L’evento occorso era inquadrabile come infezione nosocomiale, in quanto la positività non presente all’ingresso ma si era manifestata all’esito della degenza ospedaliera durante isolamento fiduciario e risultava accertato il contatto durante il ricovero con paziente covid-positivo.

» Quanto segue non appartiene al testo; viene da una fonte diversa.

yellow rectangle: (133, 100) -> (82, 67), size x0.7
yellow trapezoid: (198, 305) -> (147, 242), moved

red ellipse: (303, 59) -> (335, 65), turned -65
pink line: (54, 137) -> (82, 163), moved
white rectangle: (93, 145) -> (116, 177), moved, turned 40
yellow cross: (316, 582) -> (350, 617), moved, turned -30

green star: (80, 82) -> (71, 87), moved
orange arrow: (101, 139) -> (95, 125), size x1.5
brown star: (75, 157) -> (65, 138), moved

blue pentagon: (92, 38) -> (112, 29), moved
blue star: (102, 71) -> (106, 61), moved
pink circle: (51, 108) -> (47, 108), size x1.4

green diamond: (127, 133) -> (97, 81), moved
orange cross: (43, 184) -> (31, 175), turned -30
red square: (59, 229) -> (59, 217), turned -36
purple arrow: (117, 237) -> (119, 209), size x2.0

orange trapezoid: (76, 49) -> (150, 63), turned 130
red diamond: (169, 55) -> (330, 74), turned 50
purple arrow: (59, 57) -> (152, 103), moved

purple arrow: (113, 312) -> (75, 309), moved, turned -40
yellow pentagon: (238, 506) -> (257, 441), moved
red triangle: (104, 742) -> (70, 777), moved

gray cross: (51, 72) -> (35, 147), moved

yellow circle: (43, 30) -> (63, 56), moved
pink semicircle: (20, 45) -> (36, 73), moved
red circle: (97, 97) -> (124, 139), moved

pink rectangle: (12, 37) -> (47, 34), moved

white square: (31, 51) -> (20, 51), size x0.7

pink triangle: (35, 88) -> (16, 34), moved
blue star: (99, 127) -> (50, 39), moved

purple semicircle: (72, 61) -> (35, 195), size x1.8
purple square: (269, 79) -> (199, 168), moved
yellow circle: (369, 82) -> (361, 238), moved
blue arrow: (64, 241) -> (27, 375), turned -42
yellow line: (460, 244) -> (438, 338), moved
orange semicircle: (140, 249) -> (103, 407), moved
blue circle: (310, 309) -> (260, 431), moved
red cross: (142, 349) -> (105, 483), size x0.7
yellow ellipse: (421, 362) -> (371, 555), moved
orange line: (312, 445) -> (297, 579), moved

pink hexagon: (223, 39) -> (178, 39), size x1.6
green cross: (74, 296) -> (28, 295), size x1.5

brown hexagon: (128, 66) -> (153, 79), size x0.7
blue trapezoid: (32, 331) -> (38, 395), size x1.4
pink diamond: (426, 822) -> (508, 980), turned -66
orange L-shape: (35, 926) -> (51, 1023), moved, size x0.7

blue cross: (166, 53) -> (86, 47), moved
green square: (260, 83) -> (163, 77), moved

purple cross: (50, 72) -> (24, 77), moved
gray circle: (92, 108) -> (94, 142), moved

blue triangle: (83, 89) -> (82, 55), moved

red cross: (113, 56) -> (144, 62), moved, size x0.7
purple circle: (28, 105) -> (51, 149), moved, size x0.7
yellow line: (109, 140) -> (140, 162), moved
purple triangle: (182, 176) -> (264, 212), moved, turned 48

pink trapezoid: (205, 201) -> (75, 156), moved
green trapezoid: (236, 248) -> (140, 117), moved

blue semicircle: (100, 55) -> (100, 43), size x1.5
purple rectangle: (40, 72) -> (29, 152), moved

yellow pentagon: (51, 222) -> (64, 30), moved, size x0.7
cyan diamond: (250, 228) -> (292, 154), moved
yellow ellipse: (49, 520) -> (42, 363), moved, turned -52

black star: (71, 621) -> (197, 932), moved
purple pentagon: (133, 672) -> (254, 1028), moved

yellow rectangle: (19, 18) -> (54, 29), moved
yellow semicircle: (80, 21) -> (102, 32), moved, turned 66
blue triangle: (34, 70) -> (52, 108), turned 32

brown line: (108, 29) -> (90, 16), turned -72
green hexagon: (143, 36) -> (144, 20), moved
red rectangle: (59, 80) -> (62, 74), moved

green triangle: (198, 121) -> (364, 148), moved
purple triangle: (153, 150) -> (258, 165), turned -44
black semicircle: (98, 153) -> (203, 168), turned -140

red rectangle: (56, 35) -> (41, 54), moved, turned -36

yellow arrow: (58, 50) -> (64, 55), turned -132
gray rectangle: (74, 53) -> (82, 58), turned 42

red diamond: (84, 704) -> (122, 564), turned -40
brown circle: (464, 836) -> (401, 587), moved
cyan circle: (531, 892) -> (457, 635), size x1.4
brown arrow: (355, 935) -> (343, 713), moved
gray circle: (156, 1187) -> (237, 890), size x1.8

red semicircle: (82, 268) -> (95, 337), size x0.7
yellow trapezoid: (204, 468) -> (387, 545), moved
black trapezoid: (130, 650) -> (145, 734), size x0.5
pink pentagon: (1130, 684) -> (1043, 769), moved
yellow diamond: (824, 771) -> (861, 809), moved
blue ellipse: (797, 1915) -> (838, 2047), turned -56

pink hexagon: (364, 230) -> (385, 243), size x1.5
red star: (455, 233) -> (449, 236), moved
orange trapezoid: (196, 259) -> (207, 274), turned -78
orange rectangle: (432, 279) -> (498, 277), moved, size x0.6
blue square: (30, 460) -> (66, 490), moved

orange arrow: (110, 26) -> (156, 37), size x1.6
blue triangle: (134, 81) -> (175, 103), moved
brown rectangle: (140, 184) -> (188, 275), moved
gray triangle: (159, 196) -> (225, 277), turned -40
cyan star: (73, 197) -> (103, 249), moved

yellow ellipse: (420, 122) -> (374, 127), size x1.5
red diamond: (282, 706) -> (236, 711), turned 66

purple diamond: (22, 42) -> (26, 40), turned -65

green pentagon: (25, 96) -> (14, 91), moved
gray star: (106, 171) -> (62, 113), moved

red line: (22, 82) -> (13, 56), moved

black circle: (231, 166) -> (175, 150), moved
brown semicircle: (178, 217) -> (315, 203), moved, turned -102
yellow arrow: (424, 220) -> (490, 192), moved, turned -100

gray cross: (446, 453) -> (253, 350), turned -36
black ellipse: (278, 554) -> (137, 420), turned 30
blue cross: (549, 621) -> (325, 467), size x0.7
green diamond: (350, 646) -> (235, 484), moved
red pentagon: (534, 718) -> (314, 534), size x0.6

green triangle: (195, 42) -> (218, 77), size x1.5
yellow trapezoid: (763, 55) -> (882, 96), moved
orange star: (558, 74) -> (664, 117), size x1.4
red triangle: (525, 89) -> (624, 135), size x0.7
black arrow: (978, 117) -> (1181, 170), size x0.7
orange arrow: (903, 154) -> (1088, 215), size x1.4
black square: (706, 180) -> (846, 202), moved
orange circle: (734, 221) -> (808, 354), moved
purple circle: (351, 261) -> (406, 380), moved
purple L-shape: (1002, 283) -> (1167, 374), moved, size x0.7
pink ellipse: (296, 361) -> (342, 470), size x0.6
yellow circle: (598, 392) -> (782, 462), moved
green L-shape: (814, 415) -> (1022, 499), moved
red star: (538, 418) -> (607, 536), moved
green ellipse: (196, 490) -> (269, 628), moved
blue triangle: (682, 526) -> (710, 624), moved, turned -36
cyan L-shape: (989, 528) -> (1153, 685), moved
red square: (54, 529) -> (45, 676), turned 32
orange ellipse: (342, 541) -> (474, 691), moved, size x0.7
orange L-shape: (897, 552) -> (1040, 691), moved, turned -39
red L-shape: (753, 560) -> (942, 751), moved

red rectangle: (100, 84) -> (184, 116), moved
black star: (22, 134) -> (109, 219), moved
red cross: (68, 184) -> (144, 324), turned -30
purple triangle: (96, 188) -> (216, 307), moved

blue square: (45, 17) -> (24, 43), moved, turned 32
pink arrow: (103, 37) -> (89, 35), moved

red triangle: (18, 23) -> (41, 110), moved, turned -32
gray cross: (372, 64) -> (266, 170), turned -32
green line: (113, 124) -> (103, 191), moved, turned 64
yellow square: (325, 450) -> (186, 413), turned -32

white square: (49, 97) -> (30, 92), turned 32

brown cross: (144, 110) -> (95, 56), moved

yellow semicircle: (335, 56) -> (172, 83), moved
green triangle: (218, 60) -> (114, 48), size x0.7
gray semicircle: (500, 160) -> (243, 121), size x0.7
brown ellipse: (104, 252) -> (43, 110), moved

Sussisteva responsabilità a carattere organizzativo imputabile alla struttura per le carenze nella prevenzione e gestione del rischio sanitario da infezione covid, non essendo stato rispettato il modello organizzativo volto ad impedire il diffondersi del virus in ambiente ospedaliero.

 

Tesi avversarie

Non vi era certezza della nosocomialità dell’infezione, essendo state adottate tutte le cautele del caso e non era comunque residuato alcun danno biologico oggettivamente e medicalmente accertabile.

 

Danni Richiesti

Danno da inabilità temporanea assoluta per tutta la durata del ricovero e parziale per tutta la durata del “long covid”.

 

ESITO

Riconoscimento delle nostre ragioni in via stragiudiziale (in 10 mesi): €. 5.550,00  di risarcimento danni.